Task requirements →
Look through the records below, and whenever a line contains "meget", copy it.

Page images and extracted text
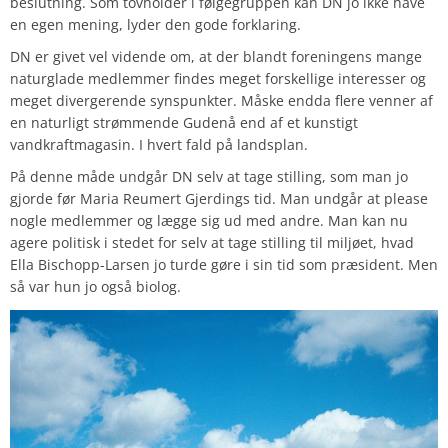
beslutning. Som tovholder i følgegruppen kan DN jo ikke have
en egen mening, lyder den gode forklaring.
DN er givet vel vidende om, at der blandt foreningens mange
naturglade medlemmer findes meget forskellige interesser og
meget divergerende synspunkter. Måske endda flere venner af
en naturligt strømmende Gudenå end af et kunstigt
vandkraftmagasin. I hvert fald på landsplan.
På denne måde undgår DN selv at tage stilling, som man jo
gjorde før Maria Reumert Gjerdings tid. Man undgår at please
nogle medlemmer og lægge sig ud med andre. Man kan nu
agere politisk i stedet for selv at tage stilling til miljøet, hvad
Ella Bischopp-Larsen jo turde gøre i sin tid som præsident.
Men
så var hun jo også biolog.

Your response →
naturglade medlemmer findes meget forskellige interesser og
meget divergerende synspunkter. Måske endda flere venner af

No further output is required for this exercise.